INSTRUCTIONS TO FOLLOW: How do the lines read from the one holding "článek. https://www.dotyk.cz/m" through the last line of the listing? Set them down exactly, pictures omitted.

TASK MATERIAL:
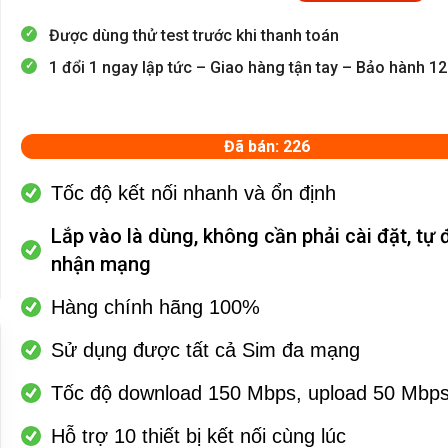
Được dùng thử test trước khi thanh toán
1 đổi 1 ngay lập tức – Giao hàng tận tay – Bảo hành 1
Đã bán: 226
Tốc độ kết nối nhanh và ổn định
Lắp vào là dùng, không cần phải cài đặt, tự
nhận mạng
Hàng chính hãng 100%
Sử dụng được tất cả Sim đa mạng
Tốc độ download 150 Mbps, upload 50 Mbp
Hỗ trợ 10 thiết bị kết nối cùng lúc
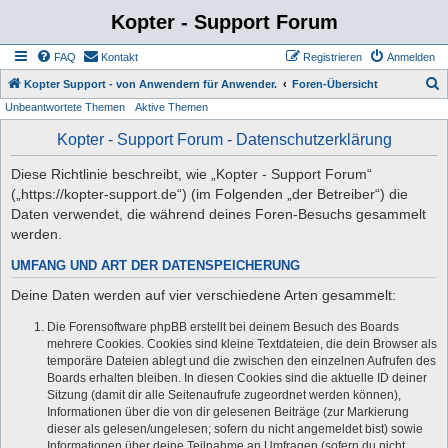
Kopter - Support Forum
FAQ
Kontakt
Registrieren
Anmelden
S
Kopter Support - von Anwendern für Anwender.
Foren-Übersicht
Unbeantwortete Themen
Aktive Themen
u
c
Kopter - Support Forum - Datenschutzerklärung
h
Diese Richtlinie beschreibt, wie „Kopter - Support Forum“
e
(„https://kopter-support.de“) (im Folgenden „der Betreiber“) die
Daten verwendet, die während deines Foren-Besuchs gesammelt
werden.
UMFANG UND ART DER DATENSPEICHERUNG
Deine Daten werden auf vier verschiedene Arten gesammelt:
Die Forensoftware phpBB erstellt bei deinem Besuch des Boards
mehrere Cookies. Cookies sind kleine Textdateien, die dein Browser als
temporäre Dateien ablegt und die zwischen den einzelnen Aufrufen des
Boards erhalten bleiben. In diesen Cookies sind die aktuelle ID deiner
Sitzung (damit dir alle Seitenaufrufe zugeordnet werden können),
Informationen über die von dir gelesenen Beiträge (zur Markierung
dieser als gelesen/ungelesen; sofern du nicht angemeldet bist) sowie
Informationen über deine Teilnahme an Umfragen (sofern du nicht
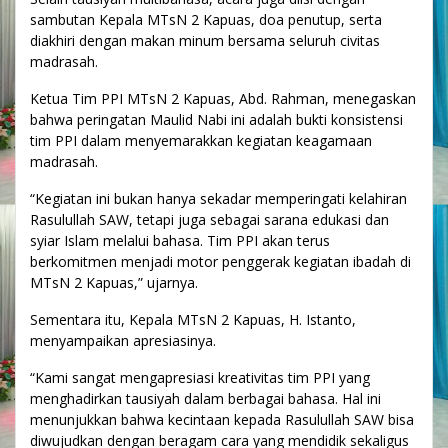
sambutan Kepala MTsN 2 Kapuas, doa penutup, serta
diakhiri dengan makan minum bersama seluruh civitas
madrasah.
Ketua Tim PPI MTsN 2 Kapuas, Abd. Rahman, menegaskan
bahwa peringatan Maulid Nabi ini adalah bukti konsistensi
tim PPI dalam menyemarakkan kegiatan keagamaan
madrasah.
“Kegiatan ini bukan hanya sekadar memperingati kelahiran
Rasulullah SAW, tetapi juga sebagai sarana edukasi dan
syiar Islam melalui bahasa. Tim PPI akan terus
berkomitmen menjadi motor penggerak kegiatan ibadah di
MTsN 2 Kapuas,” ujarnya.
Sementara itu, Kepala MTsN 2 Kapuas, H. Istanto,
menyampaikan apresiasinya.
“Kami sangat mengapresiasi kreativitas tim PPI yang
menghadirkan tausiyah dalam berbagai bahasa. Hal ini
menunjukkan bahwa kecintaan kepada Rasulullah SAW bisa
diwujudkan dengan beragam cara yang mendidik sekaligus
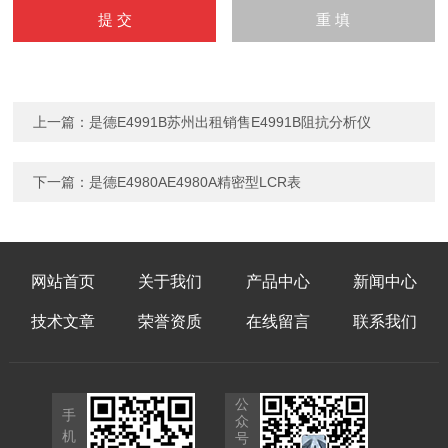
上一篇：
是德E4991B苏州出租销售E4991B阻抗分析仪
下一篇：
是德E4980AE4980A精密型LCR表
网站首页
关于我们
产品中心
新闻中心
技术文章
荣誉资质
在线留言
联系我们
公
手
众
机
号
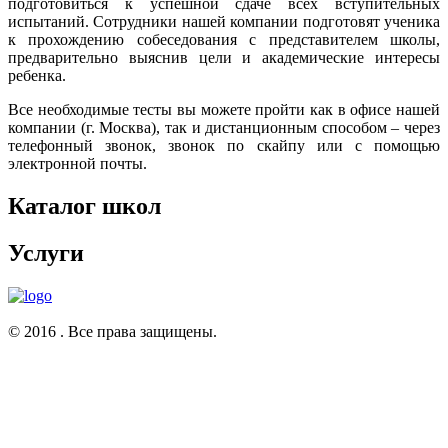
подготовиться к успешной сдаче всех вступительных
испытаний. Сотрудники нашей компании подготовят ученика
к прохождению собеседования с представителем школы,
предварительно выяснив цели и академические интересы
ребенка.
Все необходимые тесты вы можете пройти как в офисе нашей
компании (г. Москва), так и дистанционным способом – через
телефонный звонок, звонок по скайпу или с помощью
электронной почты.
Каталог школ
Услуги
© 2016 . Все права защищены.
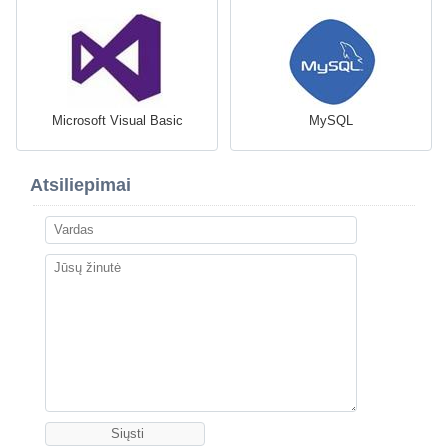
Microsoft Visual Basic
MySQL
Atsiliepimai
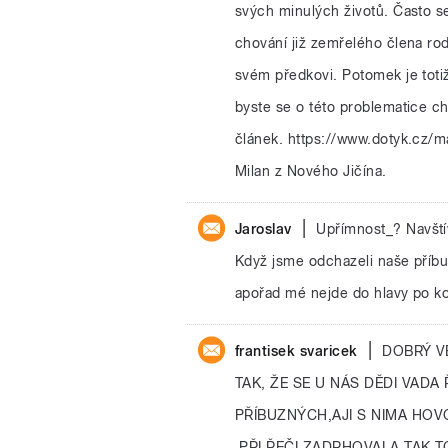
svých minulých životů. Často s
chování již zemřelého člena ro
svém předkovi. Potomek je toti
byste se o této problematice ch
článek. https://www.dotyk.cz/m
Milan z Nového Jičína.
|
Jaroslav
Upřímnost_? Navštív
Když jsme odchazeli naše příbu
apořad mé nejde do hlavy po ko
|
frantisek svaricek
DOBRÝ VE
TAK, ŽE SE U NÁS DĚDI VAD
PŘÍBUZNÝCH,AJI S NIMA HOV
,PŘI ŘEČI ZADRHOVALA,TAK T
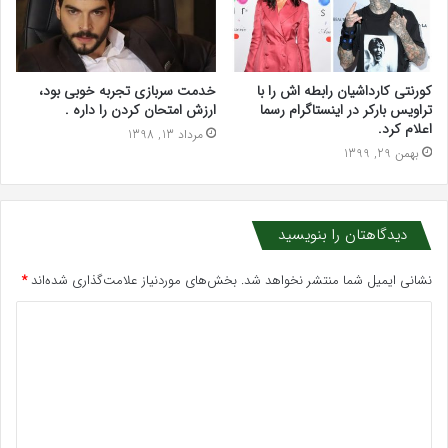
کورنتی کارداشیان رابطه اش را با
خدمت سربازی تجربه خوبی بود،
تراویس بارکر در اینستاگرام رسما
ارزش امتحان کردن را داره .
اعلام کرد.
مرداد 13, 1398
بهمن 29, 1399
دیدگاهتان را بنویسید
نشانی ایمیل شما منتشر نخواهد شد.
بخش‌های موردنیاز علامت‌گذاری شده‌اند
*
د
ی
د
گ
ا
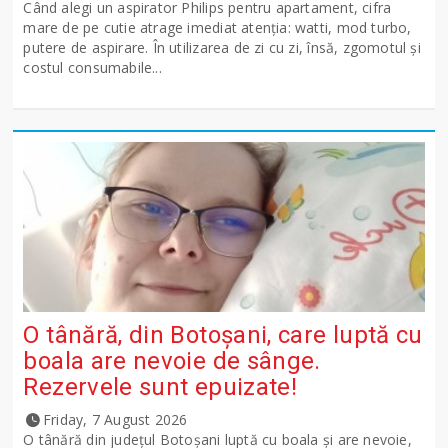
Când alegi un aspirator Philips pentru apartament, cifra
mare de pe cutie atrage imediat atenția: watti, mod turbo,
putere de aspirare. În utilizarea de zi cu zi, însă, zgomotul și
costul consumabile...
O tânără, din Botoșani, care luptă cu
boala are nevoie de sânge.
Rezervele sunt epuizate!
Friday, 7 August 2026
O tânără din județul Botoșani luptă cu boala și are nevoie,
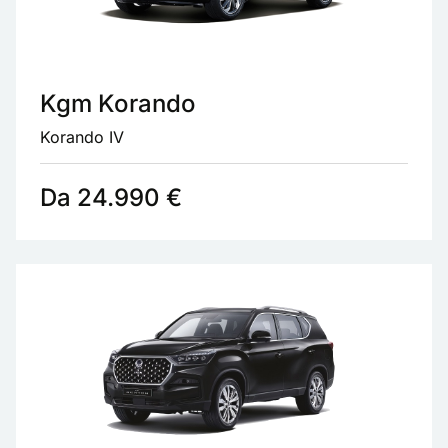
Kgm Korando
Korando IV
Da 24.990 €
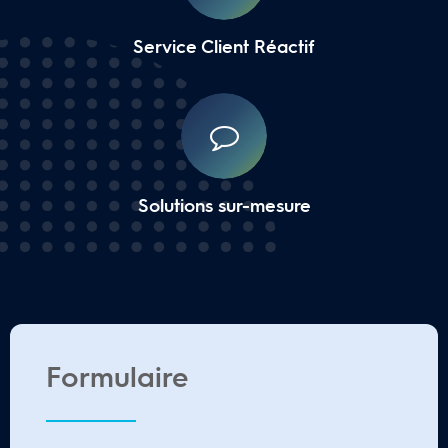
Service Client Réactif
Solutions sur-mesure
Formulaire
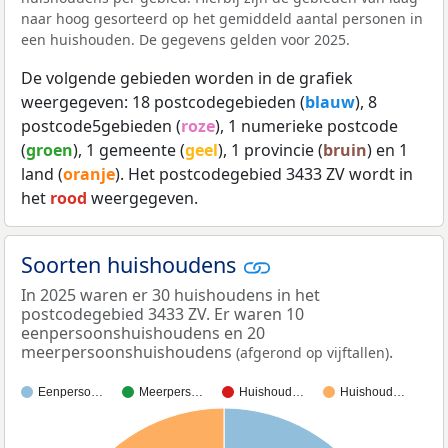
naar hoog gesorteerd op het gemiddeld aantal personen in
een huishouden. De gegevens gelden voor 2025.
De volgende gebieden worden in de grafiek
weergegeven: 18 postcodegebieden (
blauw
), 8
postcode5gebieden (
roze
), 1 numerieke postcode
(
groen
), 1 gemeente (
geel
), 1 provincie (
bruin
) en 1
land (
oranje
). Het postcodegebied 3433 ZV wordt in
het
rood
weergegeven.
Soorten huishoudens
In 2025 waren er 30 huishoudens in het
postcodegebied 3433 ZV. Er waren 10
eenpersoonshuishoudens en 20
meerpersoonshuishoudens
.
(afgerond op vijftallen)
Eenperso…
Meerpers…
Huishoud…
Huishoud…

ANSWER SPACE:
článek. https://www.dotyk.cz/m
Milan z Nového Jičína.
|
Jaroslav
Upřímnost_? Navštív
Když jsme odchazeli naše příbu
apořad mé nejde do hlavy po ko
|
frantisek svaricek
DOBRÝ VE
TAK, ŽE SE U NÁS DĚDI VAD
PŘÍBUZNÝCH,AJI S NIMA HOV
,PŘI ŘEČI ZADRHOVALA,TAK T
کورنتی کارداشیان رابطه اش را با
خدمت سربازی تجربه خوبی بود،
تراویس بارکر در اینستاگرام رسما
ارزش امتحان کردن را داره .
اعلام کرد.
مرداد 13, 1398
بهمن 29, 1399
دیدگاهتان را بنویسید
نشانی ایمیل شما منتشر نخواهد شد.
بخش‌های موردنیاز علامت‌گذاری شده‌اند
*
د
ی
د
گ
ا
Când alegi un aspirator Philips pentru apartament, cifra
mare de pe cutie atrage imediat atenția: watti, mod turbo,
putere de aspirare. În utilizarea de zi cu zi, însă, zgomotul și
costul consumabile...
O tânără, din Botoșani, care luptă cu
boala are nevoie de sânge.
Rezervele sunt epuizate!
Friday, 7 August 2026
O tânără din județul Botoșani luptă cu boala și are nevoie,
Kgm Korando
Korando IV
Da 24.990 €
Service Client Réactif
Solutions sur-mesure
Formulaire
naar hoog gesorteerd op het gemiddeld aantal personen in
een huishouden. De gegevens gelden voor 2025.
De volgende gebieden worden in de grafiek
weergegeven: 18 postcodegebieden (
blauw
), 8
postcode5gebieden (
roze
), 1 numerieke postcode
(
groen
), 1 gemeente (
geel
), 1 provincie (
bruin
) en 1
land (
oranje
). Het postcodegebied 3433 ZV wordt in
het
rood
weergegeven.
Soorten huishoudens
In 2025 waren er 30 huishoudens in het
postcodegebied 3433 ZV. Er waren 10
eenpersoonshuishoudens en 20
meerpersoonshuishoudens
.
(afgerond op vijftallen)
Eenperso…
Meerpers…
Huishoud…
Huishoud…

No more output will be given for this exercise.